▶ [Recorded information]

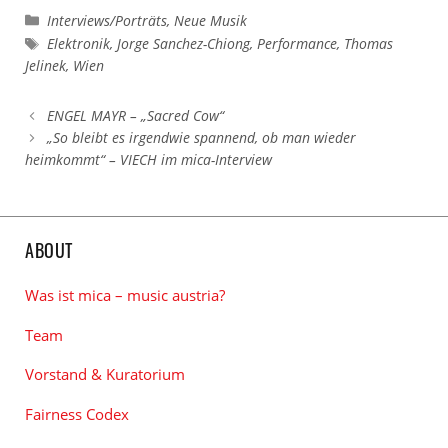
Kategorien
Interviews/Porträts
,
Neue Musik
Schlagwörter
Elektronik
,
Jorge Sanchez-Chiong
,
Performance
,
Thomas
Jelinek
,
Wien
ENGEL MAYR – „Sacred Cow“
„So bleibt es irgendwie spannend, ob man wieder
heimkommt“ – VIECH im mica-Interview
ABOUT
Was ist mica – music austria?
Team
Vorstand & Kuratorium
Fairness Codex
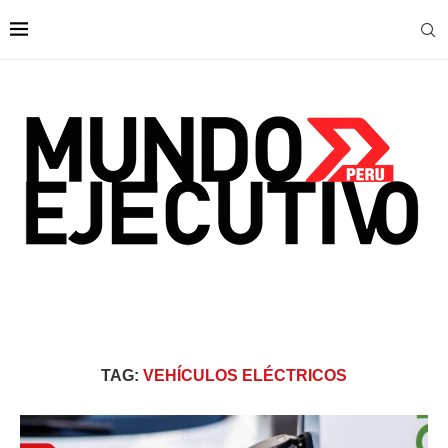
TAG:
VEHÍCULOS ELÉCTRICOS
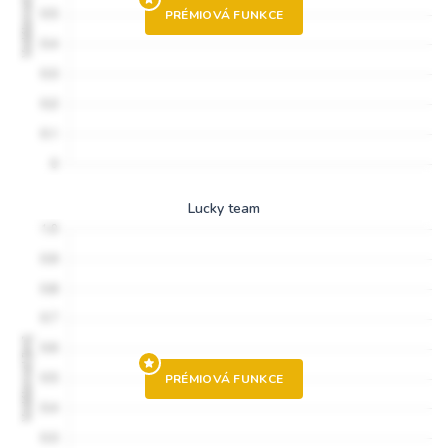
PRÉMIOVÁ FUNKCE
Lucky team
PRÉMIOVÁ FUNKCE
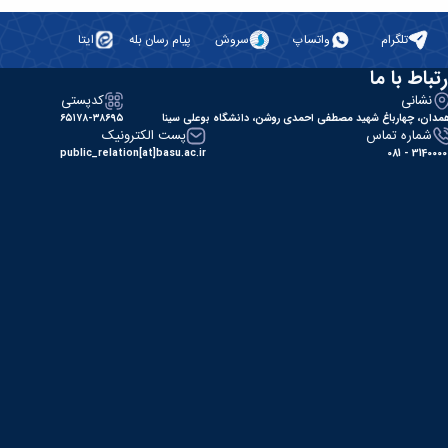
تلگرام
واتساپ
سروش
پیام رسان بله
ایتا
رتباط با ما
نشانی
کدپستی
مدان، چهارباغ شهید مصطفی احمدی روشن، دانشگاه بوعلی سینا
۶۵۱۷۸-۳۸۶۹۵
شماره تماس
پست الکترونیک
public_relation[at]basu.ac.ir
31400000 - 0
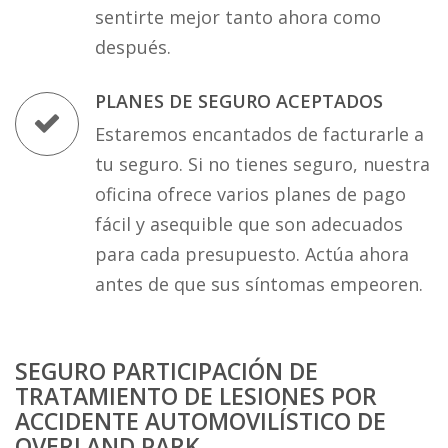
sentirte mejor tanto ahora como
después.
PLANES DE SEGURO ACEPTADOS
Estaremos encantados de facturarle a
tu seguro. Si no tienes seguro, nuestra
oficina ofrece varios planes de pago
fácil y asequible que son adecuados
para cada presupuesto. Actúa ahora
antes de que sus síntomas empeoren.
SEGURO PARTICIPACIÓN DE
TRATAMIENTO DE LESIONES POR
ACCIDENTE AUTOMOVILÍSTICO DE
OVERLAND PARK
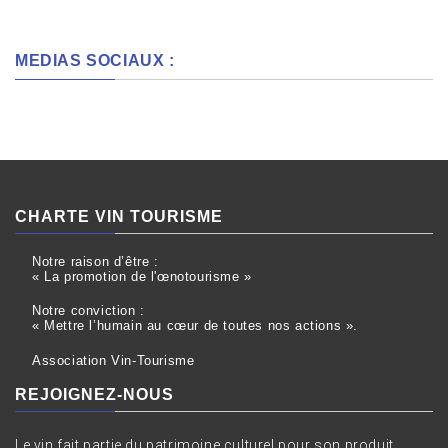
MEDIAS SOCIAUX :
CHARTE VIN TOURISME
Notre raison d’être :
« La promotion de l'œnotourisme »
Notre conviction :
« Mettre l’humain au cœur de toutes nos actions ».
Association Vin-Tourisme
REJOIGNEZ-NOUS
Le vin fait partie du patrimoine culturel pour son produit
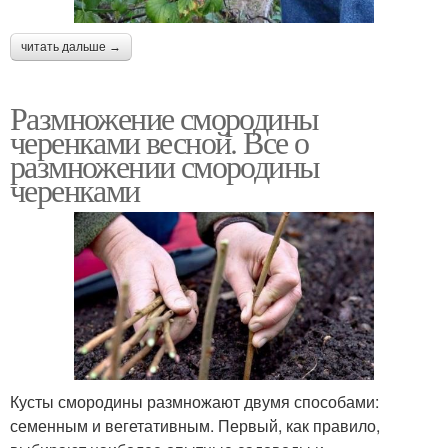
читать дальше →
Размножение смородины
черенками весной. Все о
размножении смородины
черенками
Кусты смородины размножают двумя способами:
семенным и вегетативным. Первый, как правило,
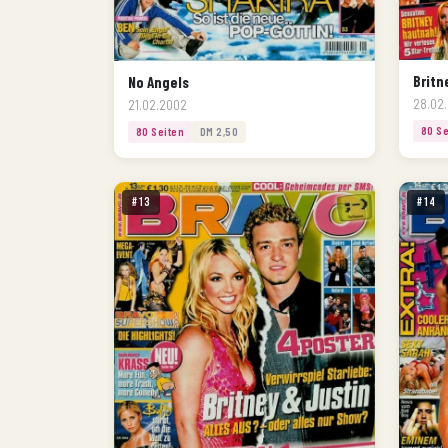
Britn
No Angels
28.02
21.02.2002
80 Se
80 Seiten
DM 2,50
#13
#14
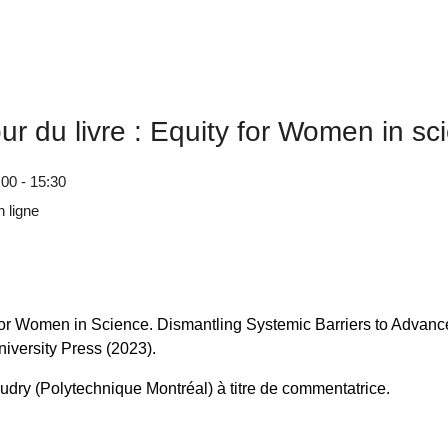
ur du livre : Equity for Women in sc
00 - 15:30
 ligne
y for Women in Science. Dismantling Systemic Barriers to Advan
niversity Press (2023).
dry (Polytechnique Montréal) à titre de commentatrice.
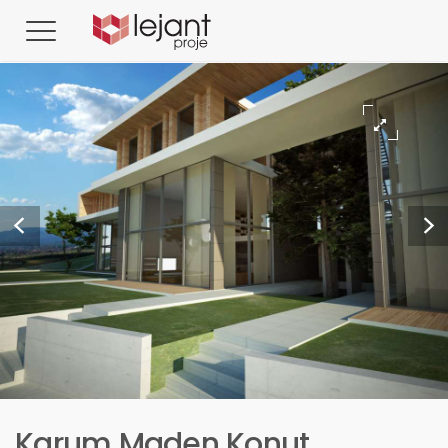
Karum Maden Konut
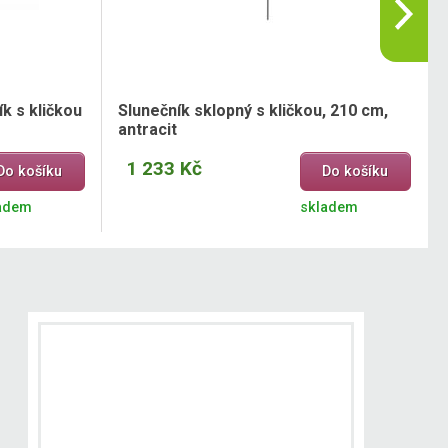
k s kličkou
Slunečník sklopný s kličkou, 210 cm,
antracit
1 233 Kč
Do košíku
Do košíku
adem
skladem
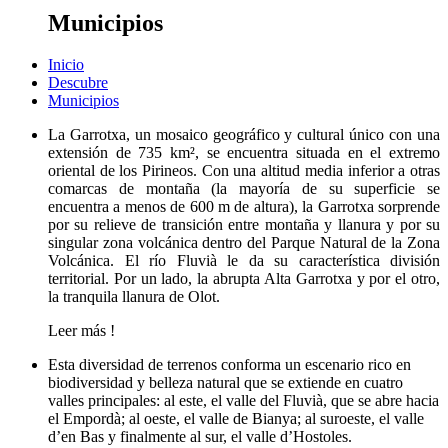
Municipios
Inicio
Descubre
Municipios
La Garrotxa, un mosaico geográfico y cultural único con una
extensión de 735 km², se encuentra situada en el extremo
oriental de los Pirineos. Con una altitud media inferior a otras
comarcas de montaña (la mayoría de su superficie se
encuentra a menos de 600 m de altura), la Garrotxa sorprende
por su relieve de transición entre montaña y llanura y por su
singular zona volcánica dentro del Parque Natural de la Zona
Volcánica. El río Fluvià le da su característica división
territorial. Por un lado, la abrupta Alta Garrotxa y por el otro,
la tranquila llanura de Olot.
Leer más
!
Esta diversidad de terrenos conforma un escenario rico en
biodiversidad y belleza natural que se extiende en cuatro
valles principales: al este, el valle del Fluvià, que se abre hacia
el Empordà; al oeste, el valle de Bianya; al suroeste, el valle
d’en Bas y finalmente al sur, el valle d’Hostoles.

▶ [Problem details] Please work out how many lines of the listing contain the string "montaña", and answer with the number only.

▶ [Result for this exercise] 2